** ACTIVITY **
Without reproducing any picture, copy the records word for word.

** TASK MATERIAL **
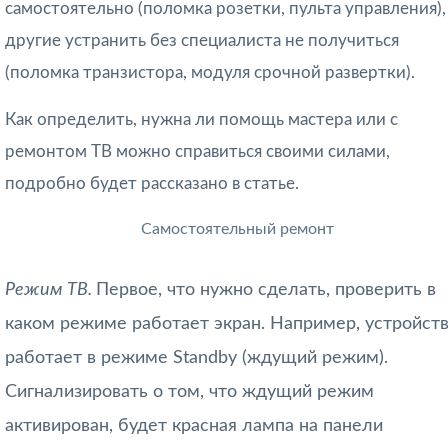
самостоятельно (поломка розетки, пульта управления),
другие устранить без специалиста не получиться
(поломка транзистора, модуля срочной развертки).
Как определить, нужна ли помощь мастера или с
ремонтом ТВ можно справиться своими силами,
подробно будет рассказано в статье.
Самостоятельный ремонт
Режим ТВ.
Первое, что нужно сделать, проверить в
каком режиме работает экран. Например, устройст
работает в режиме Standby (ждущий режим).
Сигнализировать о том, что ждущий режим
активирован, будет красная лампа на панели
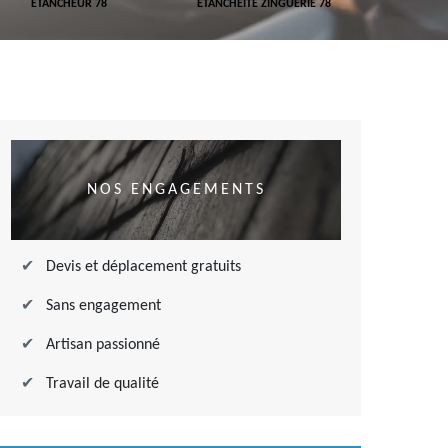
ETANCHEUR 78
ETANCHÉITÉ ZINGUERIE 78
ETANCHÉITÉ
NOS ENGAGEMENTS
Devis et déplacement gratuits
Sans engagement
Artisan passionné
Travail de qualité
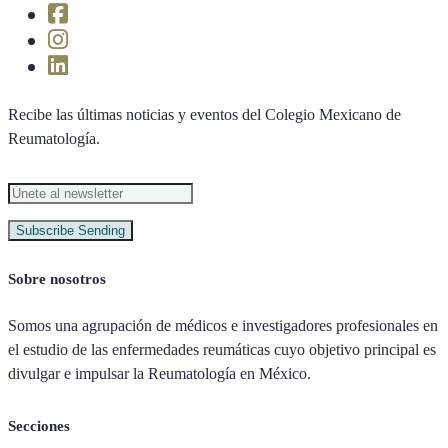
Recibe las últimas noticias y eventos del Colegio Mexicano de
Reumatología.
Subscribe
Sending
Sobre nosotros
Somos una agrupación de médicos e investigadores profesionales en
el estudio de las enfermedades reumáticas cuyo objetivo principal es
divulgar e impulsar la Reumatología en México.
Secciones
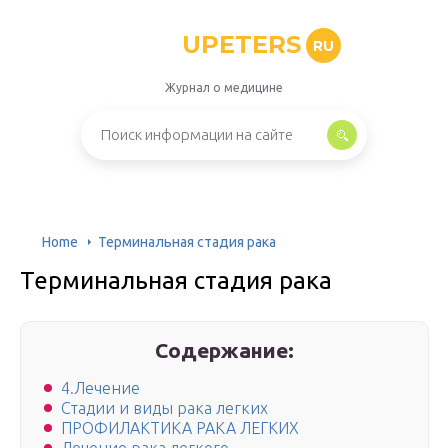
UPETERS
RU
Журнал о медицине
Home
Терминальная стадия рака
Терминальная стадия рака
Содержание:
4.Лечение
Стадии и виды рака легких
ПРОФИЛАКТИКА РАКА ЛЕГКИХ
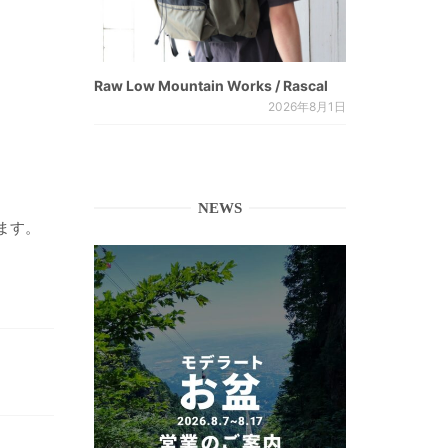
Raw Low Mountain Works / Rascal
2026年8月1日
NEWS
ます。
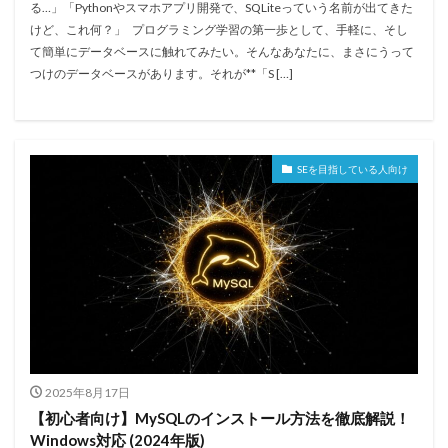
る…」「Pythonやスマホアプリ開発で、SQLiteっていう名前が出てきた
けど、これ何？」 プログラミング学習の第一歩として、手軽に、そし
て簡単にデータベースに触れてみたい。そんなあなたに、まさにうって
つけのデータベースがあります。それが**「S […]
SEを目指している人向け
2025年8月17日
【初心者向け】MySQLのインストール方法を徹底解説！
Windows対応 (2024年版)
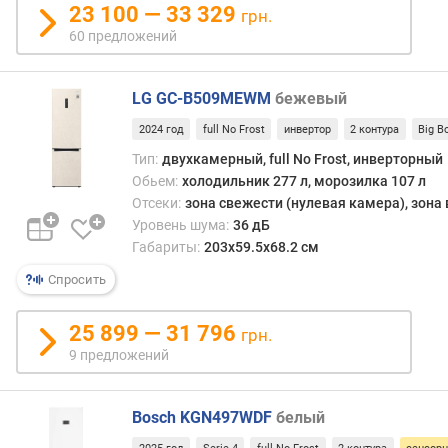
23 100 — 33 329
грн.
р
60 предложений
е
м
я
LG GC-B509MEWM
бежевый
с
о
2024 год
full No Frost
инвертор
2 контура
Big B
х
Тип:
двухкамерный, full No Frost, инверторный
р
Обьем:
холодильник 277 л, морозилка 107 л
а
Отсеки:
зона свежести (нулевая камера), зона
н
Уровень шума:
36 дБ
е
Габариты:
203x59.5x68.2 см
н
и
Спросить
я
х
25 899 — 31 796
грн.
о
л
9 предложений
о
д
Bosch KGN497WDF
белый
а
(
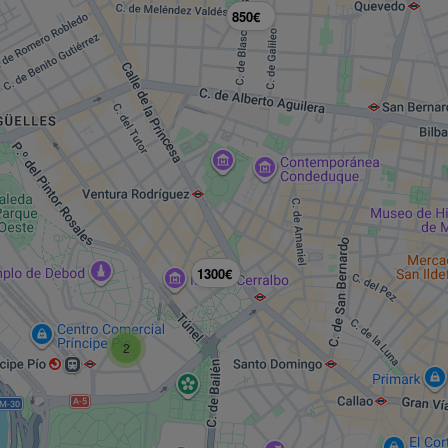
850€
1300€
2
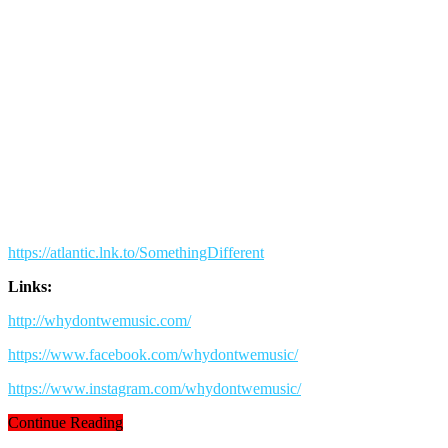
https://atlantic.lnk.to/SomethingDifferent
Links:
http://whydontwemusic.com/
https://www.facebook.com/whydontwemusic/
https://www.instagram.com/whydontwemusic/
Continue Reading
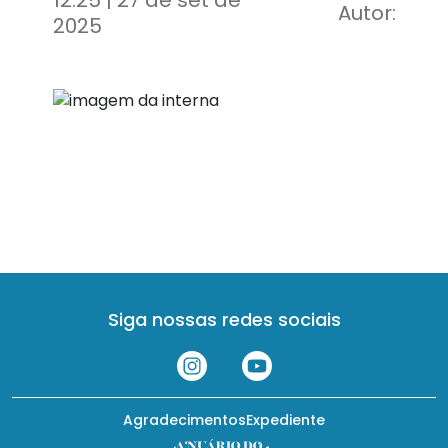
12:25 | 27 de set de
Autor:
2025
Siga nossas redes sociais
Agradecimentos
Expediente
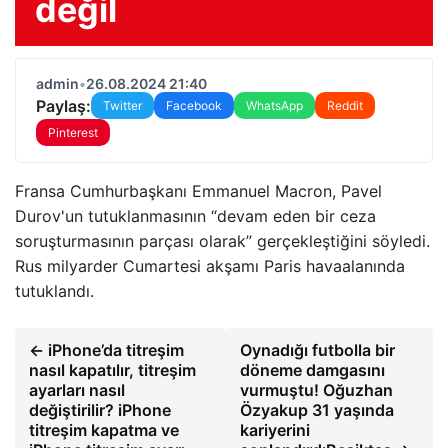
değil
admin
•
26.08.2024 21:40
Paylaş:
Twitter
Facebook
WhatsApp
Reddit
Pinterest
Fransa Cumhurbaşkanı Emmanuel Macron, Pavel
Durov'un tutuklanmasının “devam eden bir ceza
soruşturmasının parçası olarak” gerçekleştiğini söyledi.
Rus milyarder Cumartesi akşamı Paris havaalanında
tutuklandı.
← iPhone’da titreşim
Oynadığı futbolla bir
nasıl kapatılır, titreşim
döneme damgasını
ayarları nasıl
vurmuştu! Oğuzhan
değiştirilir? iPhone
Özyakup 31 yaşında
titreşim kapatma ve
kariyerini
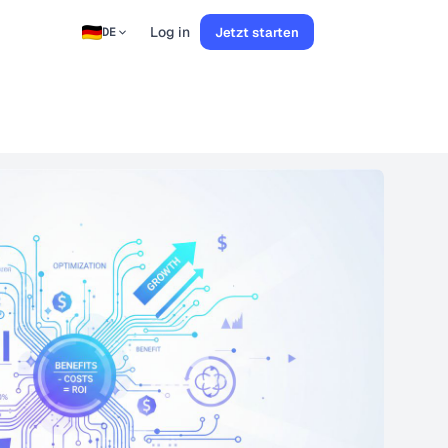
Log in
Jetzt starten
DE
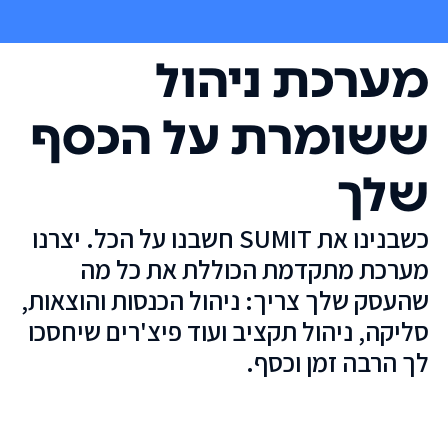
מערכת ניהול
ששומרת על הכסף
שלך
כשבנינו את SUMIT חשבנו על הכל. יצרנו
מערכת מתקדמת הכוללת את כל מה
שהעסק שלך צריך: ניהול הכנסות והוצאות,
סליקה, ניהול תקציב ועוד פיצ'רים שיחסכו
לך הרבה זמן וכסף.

** EXPECTED ANSWER **
самостоятельно (поломка розетки, пульта управления),
другие устранить без специалиста не получиться
(поломка транзистора, модуля срочной развертки).
Как определить, нужна ли помощь мастера или с
ремонтом ТВ можно справиться своими силами,
подробно будет рассказано в статье.
Самостоятельный ремонт
Режим ТВ.
Первое, что нужно сделать, проверить в
каком режиме работает экран. Например, устройст
работает в режиме Standby (ждущий режим).
Сигнализировать о том, что ждущий режим
активирован, будет красная лампа на панели
ETANCHEUR 78
ETANCHÉITÉ ZINGUERIE 78
ETANCHÉITÉ
NOS ENGAGEMENTS
Devis et déplacement gratuits
Sans engagement
Artisan passionné
Travail de qualité
Recibe las últimas noticias y eventos del Colegio Mexicano de
Reumatología.
Subscribe
Sending
Sobre nosotros
Somos una agrupación de médicos e investigadores profesionales en
el estudio de las enfermedades reumáticas cuyo objetivo principal es
divulgar e impulsar la Reumatología en México.
Secciones
UPETERS
RU
Журнал о медицине
Home
Терминальная стадия рака
Терминальная стадия рака
Содержание:
4.Лечение
Стадии и виды рака легких
ПРОФИЛАКТИКА РАКА ЛЕГКИХ
Raw Low Mountain Works / Rascal
2026年8月1日
NEWS
ます。
る…」「Pythonやスマホアプリ開発で、SQLiteっていう名前が出てきた
けど、これ何？」 プログラミング学習の第一歩として、手軽に、そし
て簡単にデータベースに触れてみたい。そんなあなたに、まさにうって
つけのデータベースがあります。それが**「S […]
SEを目指している人向け
2025年8月17日
【初心者向け】MySQLのインストール方法を徹底解説！
Windows対応 (2024年版)
23 100 — 33 329
грн.
р
60 предложений
е
м
я
LG GC-B509MEWM
бежевый
с
о
2024 год
full No Frost
инвертор
2 контура
Big B
х
Тип:
двухкамерный, full No Frost, инверторный
р
Обьем:
холодильник 277 л, морозилка 107 л
а
Отсеки:
зона свежести (нулевая камера), зона
н
Уровень шума:
36 дБ
е
Габариты:
203x59.5x68.2 см
н
и
Спросить
я
х
25 899 — 31 796
грн.
о
л
9 предложений
о
д
Bosch KGN497WDF
белый
а
(
850€
1300€
2
https://atlantic.lnk.to/SomethingDifferent
Links:
http://whydontwemusic.com/
https://www.facebook.com/whydontwemusic/
https://www.instagram.com/whydontwemusic/
Continue Reading
12:25 | 27 de set de
Autor:
2025
Siga nossas redes sociais
Agradecimentos
Expediente
değil
admin
•
26.08.2024 21:40
Paylaş:
Twitter
Facebook
WhatsApp
Reddit
Pinterest
Fransa Cumhurbaşkanı Emmanuel Macron, Pavel
Durov'un tutuklanmasının “devam eden bir ceza
soruşturmasının parçası olarak” gerçekleştiğini söyledi.
Rus milyarder Cumartesi akşamı Paris havaalanında
tutuklandı.
← iPhone’da titreşim
Oynadığı futbolla bir
nasıl kapatılır, titreşim
döneme damgasını
ayarları nasıl
vurmuştu! Oğuzhan
değiştirilir? iPhone
Özyakup 31 yaşında
titreşim kapatma ve
kariyerini
Log in
Jetzt starten
DE
מערכת ניהול
ששומרת על הכסף
שלך
כשבנינו את SUMIT חשבנו על הכל. יצרנו
מערכת מתקדמת הכוללת את כל מה
שהעסק שלך צריך: ניהול הכנסות והוצאות,
סליקה, ניהול תקציב ועוד פיצ'רים שיחסכו
לך הרבה זמן וכסף.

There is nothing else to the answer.